Red Letter Christians are convinced that Jesus-like neighbor-love was never meant to be performed once annually, on the church’s summer mission trip. Helen Lee, author of The Missional Mom, has roped her own family into everyday mission near home, and she’s encouraging other families to get on board.
Helen, how did you come to care about missional living, specifically as a parent?
I confess that I was not very good at “loving my neighbor, ” both literally and figuratively, until God opened my eyes to this idea of being a missional mom. Even four or five years ago I was completely caught up in the typical suburban parent whirlwind of getting my kids into all sorts of activities, and doing so because I feared they would somehow fall behind. God had to really rattle my cage to get through to me and to show me how much I had been affected by the cultural norms around me.
I was so busy leading a stay-at-home mom’s life narrowly focused on our own family’s welfare alone. When God began to teach me about missional parenting, I realized how much I was missing out on the mission he had intended for me and my family.
How would you describe a missional mom or dad?
A missional mom or dad recognizes that his or her primary purpose in life is to love God first and then to follow the mission to love one’s neighbors and make disciples of all nations. In other words, the primary purpose of a mom or dad is no different than that of any Christian.
I think being a missional parent is an important corrective to the trend we are seeing in parenting trends today that put children at the center of their parents’ lives, when we know as Christians that we must first put God and his purposes at the center of our lives.
Where, in the gospels, do you glean inspiration for this kind of missional living?
My last answer gives away the clue for where in the Gospels we see this idea expressed. Matthew, Mark, and Luke all record the conversation Jesus had in which he expresses what the two greatest commandments are: to love God and then to love our neighbors. Jesus expands upon the idea of who our neighbor is in the subsequent telling of the parable of the Good Samaritan, in which he demonstrates how counter-cultural this love can actually be. He also extends the concept in what we call the Great Commission in Matthew 28, to make “disciples of all nations.”
And parents need to notice that the idea isn’t just to make disciples of our children, although they are absolutely included in the mission. What I tend to see these days, though, is that parents are so consumed by child-rearing and keeping up with what everyone else is doing that they forget about the larger mission outside the walls of their homes.
Why do you think more Christians aren’t missional in this way?
One word: culture. Our culture has fooled parents into believing that their children’s future happiness and success depends on making sure they have all the right opportunities when they are to excel and to achieve. However, the definitions of “happiness” and “success” that they are using are very much culturally-driven, often in ways they may not even realize.
Helen, I want you to put on a weird thinking cap right now. Imagine Jesus as a stay-at-home parent. What does it mean to engage with your neighbors as you walk the Jesus way?
It means that parents see every opportunity that they are out and about as an opportunity to reflect the love of Christ to others.
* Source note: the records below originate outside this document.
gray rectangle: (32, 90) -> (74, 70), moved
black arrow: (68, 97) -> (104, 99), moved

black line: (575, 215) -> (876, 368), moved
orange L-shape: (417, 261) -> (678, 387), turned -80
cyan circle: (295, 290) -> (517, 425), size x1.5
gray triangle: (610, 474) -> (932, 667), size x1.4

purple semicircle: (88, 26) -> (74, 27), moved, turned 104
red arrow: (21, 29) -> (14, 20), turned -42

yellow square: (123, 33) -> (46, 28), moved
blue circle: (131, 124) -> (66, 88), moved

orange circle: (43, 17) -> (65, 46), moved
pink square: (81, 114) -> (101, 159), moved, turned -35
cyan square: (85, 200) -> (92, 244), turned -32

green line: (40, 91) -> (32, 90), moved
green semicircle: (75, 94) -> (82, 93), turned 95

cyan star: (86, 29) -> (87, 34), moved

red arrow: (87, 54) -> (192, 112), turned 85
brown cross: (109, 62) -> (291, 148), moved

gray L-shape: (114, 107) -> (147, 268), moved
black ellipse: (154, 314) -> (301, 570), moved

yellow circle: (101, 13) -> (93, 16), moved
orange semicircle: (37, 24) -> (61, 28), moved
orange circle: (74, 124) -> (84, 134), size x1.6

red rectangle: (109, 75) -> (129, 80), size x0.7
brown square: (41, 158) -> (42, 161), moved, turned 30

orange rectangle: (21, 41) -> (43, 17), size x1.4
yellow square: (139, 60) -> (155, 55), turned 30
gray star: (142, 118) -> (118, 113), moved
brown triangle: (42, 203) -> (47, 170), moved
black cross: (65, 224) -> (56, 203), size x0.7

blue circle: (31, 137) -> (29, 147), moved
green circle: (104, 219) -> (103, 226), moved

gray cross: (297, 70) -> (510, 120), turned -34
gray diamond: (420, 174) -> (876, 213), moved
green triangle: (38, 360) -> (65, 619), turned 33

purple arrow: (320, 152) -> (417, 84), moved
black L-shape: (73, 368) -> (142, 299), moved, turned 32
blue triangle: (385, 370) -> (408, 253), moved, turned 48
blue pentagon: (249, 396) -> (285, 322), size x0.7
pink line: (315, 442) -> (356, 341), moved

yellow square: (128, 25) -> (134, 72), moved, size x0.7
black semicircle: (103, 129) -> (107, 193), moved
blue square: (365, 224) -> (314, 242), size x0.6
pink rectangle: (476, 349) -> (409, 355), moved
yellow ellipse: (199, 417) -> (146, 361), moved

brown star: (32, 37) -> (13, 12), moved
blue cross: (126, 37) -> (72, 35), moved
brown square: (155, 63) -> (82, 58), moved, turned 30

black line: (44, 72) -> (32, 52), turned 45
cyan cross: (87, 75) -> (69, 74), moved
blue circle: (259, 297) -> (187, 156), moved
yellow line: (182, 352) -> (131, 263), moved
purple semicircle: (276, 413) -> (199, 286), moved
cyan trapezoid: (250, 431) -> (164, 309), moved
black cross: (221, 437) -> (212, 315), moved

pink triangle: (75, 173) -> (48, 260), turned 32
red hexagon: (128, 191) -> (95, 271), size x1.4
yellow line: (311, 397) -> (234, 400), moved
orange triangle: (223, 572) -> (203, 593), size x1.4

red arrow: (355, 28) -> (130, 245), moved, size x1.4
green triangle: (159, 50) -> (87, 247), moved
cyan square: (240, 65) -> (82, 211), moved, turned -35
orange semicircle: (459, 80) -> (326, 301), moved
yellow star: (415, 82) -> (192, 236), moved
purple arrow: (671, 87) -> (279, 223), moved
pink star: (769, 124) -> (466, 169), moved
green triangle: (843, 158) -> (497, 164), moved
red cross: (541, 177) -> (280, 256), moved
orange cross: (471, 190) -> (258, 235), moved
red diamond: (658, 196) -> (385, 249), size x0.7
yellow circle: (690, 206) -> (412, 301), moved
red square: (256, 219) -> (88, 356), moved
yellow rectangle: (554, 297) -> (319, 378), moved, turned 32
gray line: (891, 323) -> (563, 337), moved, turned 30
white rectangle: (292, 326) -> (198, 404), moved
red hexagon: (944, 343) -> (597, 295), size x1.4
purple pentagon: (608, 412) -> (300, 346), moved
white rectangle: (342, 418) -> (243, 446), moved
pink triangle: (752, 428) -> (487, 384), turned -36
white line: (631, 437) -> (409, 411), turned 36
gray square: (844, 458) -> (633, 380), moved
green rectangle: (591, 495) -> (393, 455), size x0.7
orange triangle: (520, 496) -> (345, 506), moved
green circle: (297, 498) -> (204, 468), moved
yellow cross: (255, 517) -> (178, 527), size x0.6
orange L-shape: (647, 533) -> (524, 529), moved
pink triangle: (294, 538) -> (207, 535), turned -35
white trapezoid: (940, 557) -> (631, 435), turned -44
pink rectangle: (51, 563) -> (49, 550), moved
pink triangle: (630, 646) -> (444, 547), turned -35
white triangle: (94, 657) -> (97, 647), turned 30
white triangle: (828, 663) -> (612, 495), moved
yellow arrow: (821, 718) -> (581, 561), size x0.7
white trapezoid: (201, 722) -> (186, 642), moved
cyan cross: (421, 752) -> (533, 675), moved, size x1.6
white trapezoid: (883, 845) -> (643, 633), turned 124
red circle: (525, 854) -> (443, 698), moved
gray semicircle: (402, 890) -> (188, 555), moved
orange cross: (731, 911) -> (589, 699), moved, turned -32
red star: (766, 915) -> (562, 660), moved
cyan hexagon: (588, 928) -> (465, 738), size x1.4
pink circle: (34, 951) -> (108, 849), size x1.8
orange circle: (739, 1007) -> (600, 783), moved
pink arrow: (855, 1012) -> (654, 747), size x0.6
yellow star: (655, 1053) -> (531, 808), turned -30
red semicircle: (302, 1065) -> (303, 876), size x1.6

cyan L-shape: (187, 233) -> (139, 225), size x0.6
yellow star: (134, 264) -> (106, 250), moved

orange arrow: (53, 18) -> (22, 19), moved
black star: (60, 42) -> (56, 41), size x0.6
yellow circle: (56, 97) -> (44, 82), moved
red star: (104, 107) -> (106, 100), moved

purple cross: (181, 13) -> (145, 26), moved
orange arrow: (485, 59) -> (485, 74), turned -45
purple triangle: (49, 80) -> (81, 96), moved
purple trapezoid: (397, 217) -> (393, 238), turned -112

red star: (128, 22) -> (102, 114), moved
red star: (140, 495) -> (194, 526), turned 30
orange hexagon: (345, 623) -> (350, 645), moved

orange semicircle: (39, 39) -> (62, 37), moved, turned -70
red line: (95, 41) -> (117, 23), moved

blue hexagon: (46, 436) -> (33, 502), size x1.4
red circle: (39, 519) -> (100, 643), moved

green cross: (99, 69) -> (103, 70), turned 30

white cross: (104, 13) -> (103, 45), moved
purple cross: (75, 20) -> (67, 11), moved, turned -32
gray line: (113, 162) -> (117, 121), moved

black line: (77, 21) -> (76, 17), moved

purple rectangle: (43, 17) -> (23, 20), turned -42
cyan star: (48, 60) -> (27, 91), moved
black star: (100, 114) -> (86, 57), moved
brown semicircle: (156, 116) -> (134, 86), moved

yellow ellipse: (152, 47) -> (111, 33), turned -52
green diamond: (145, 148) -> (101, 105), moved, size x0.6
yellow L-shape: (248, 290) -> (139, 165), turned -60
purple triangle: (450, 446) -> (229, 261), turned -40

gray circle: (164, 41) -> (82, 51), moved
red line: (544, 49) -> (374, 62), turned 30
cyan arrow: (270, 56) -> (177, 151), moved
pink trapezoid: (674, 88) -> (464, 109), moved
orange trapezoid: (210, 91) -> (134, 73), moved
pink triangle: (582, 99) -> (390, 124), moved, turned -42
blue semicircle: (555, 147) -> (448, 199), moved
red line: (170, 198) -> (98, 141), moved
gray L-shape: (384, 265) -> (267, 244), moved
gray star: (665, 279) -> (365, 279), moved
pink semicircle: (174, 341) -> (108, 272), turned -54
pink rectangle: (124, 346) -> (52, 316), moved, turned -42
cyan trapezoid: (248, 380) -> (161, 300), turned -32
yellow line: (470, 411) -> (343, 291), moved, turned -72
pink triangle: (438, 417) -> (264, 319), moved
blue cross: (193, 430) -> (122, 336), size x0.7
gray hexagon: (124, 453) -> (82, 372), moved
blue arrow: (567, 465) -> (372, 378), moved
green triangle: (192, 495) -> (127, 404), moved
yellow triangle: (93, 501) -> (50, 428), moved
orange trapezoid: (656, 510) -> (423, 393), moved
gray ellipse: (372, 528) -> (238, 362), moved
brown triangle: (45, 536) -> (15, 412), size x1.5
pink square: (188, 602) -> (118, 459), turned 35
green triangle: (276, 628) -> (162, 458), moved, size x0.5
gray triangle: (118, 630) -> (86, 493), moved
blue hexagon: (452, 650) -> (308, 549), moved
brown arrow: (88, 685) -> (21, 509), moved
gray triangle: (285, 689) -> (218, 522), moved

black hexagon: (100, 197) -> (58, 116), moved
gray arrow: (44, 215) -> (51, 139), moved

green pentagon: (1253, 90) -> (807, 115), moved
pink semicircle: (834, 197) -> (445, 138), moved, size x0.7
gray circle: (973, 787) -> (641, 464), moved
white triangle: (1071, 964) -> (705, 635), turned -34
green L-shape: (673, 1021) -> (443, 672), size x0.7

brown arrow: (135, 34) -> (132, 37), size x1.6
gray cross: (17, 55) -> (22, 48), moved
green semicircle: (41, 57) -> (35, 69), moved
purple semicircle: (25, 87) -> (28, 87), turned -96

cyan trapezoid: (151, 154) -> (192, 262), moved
As parents, whether we are stay-at-home or not, we have abundant opportunities to interact with other families—perhaps at our kids’ schools, or in the context of their sports teams or music schools. Every context in which we have opportunities to build relationships with others is a chance to be a Christian witness to others, whether we are given the opportunity to share our spiritual journey, or demonstrate our Christian values with how we act and treat others in those settings.
Everyone in my family, parents and kids alike, now spends more effort in getting to know our neighbors and serve them when we can, as opposed to running in and out of our house without interacting with those around us. We have expanded our knowledge of the needs of the world, both locally and globally, and we much more regularly give of our time and resources to help meet those needs.
So what does that look like on the ground?
For example, I used to be much more caught up in the consumeristic perspective that said our kids had to be showered with gifts on birthdays; we’ve let that idea go, reduced the number of gifts way down to a very small number from family alone, and we always ask our kids’ friends to give to a worthy cause instead of giving our kids more than they need.
I know a lot of mamas have been inspired by your book. Give us a snapshot of a parent who’s “gotten” this idea.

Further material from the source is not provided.